▶ What the task requires
Omit the images, then output each of the records below exactly.

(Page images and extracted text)
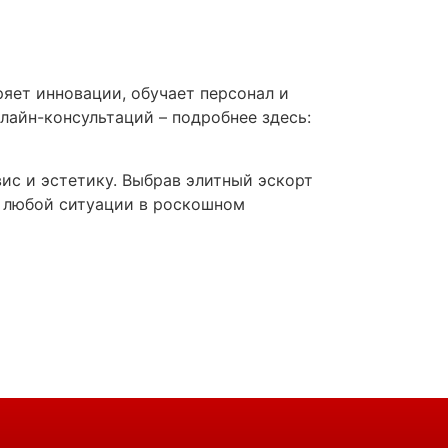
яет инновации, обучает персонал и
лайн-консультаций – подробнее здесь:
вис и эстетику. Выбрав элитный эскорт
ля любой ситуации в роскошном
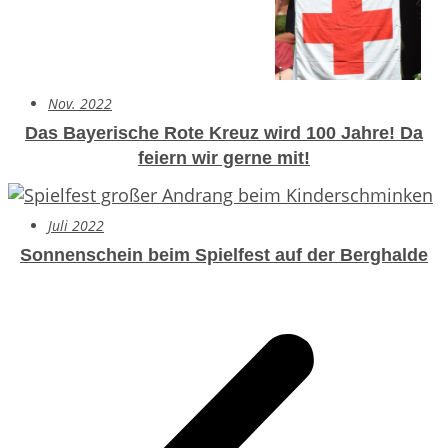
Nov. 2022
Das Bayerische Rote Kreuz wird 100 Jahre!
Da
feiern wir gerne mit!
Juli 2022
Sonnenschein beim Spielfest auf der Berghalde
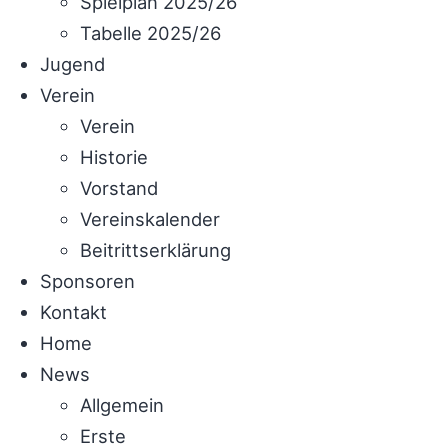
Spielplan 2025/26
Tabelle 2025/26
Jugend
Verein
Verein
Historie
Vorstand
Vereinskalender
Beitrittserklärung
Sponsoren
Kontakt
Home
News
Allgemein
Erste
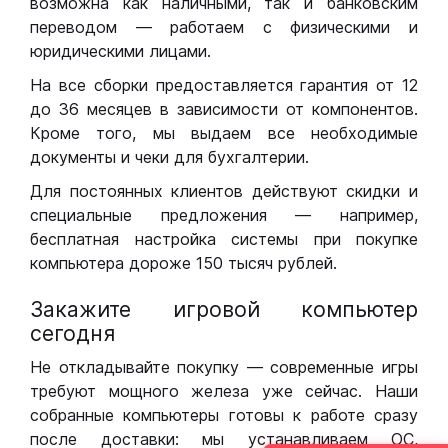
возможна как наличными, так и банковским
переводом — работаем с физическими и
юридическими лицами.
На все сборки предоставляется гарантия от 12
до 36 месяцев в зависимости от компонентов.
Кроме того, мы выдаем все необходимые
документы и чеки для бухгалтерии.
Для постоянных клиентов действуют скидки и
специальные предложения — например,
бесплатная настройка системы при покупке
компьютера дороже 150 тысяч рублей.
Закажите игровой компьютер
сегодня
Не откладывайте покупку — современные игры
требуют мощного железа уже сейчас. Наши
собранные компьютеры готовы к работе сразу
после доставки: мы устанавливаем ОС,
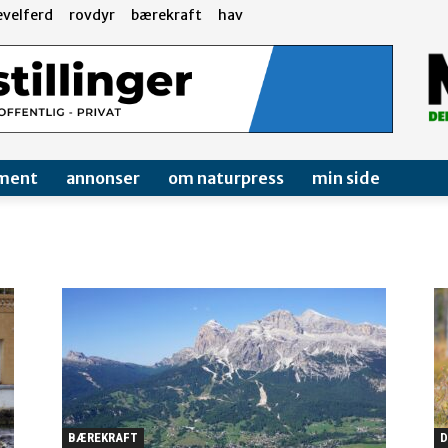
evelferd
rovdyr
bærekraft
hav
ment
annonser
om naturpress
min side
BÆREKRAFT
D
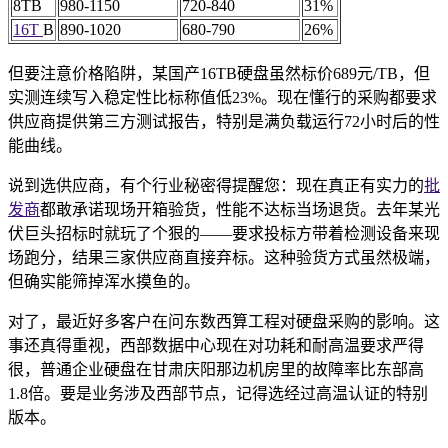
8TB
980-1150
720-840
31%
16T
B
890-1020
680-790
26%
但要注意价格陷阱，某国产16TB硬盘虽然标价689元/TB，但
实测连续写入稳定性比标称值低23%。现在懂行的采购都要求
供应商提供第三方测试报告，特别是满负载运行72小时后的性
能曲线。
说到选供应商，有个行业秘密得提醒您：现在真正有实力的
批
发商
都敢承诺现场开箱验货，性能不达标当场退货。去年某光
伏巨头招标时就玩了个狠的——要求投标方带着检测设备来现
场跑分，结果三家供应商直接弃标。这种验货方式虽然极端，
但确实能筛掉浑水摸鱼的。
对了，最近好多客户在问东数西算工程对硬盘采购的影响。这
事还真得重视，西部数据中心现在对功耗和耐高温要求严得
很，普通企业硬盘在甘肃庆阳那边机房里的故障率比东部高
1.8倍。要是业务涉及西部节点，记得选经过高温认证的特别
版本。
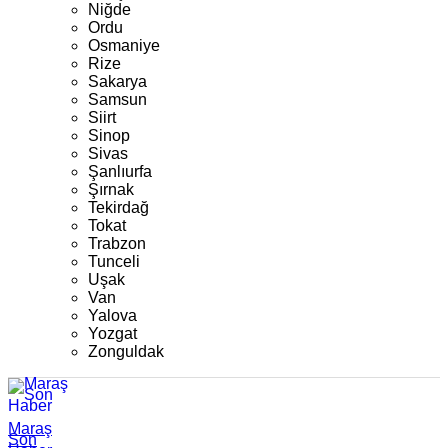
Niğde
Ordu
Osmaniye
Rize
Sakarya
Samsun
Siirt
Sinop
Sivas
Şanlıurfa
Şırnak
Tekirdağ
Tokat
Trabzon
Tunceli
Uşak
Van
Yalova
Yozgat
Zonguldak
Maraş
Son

▶ Exercise output
яет инновации, обучает персонал и
лайн-консультаций – подробнее здесь:
вис и эстетику. Выбрав элитный эскорт
ля любой ситуации в роскошном
Nov. 2022
Das Bayerische Rote Kreuz wird 100 Jahre!
Da
feiern wir gerne mit!
Juli 2022
Sonnenschein beim Spielfest auf der Berghalde
Spielplan 2025/26
Tabelle 2025/26
Jugend
Verein
Verein
Historie
Vorstand
Vereinskalender
Beitrittserklärung
Sponsoren
Kontakt
Home
News
Allgemein
Erste
возможна как наличными, так и банковским
переводом — работаем с физическими и
юридическими лицами.
На все сборки предоставляется гарантия от 12
до 36 месяцев в зависимости от компонентов.
Кроме того, мы выдаем все необходимые
документы и чеки для бухгалтерии.
Для постоянных клиентов действуют скидки и
специальные предложения — например,
бесплатная настройка системы при покупке
компьютера дороже 150 тысяч рублей.
Закажите игровой компьютер
сегодня
Не откладывайте покупку — современные игры
требуют мощного железа уже сейчас. Наши
собранные компьютеры готовы к работе сразу
после доставки: мы устанавливаем ОС,
evelferd
rovdyr
bærekraft
hav
ment
annonser
om naturpress
min side
BÆREKRAFT
D
8TB
980-1150
720-840
31%
16T
B
890-1020
680-790
26%
但要注意价格陷阱，某国产16TB硬盘虽然标价689元/TB，但
实测连续写入稳定性比标称值低23%。现在懂行的采购都要求
供应商提供第三方测试报告，特别是满负载运行72小时后的性
能曲线。
说到选供应商，有个行业秘密得提醒您：现在真正有实力的
批
发商
都敢承诺现场开箱验货，性能不达标当场退货。去年某光
伏巨头招标时就玩了个狠的——要求投标方带着检测设备来现
场跑分，结果三家供应商直接弃标。这种验货方式虽然极端，
但确实能筛掉浑水摸鱼的。
对了，最近好多客户在问东数西算工程对硬盘采购的影响。这
事还真得重视，西部数据中心现在对功耗和耐高温要求严得
很，普通企业硬盘在甘肃庆阳那边机房里的故障率比东部高
1.8倍。要是业务涉及西部节点，记得选经过高温认证的特别
版本。
Niğde
Ordu
Osmaniye
Rize
Sakarya
Samsun
Siirt
Sinop
Sivas
Şanlıurfa
Şırnak
Tekirdağ
Tokat
Trabzon
Tunceli
Uşak
Van
Yalova
Yozgat
Zonguldak
Maraş
Son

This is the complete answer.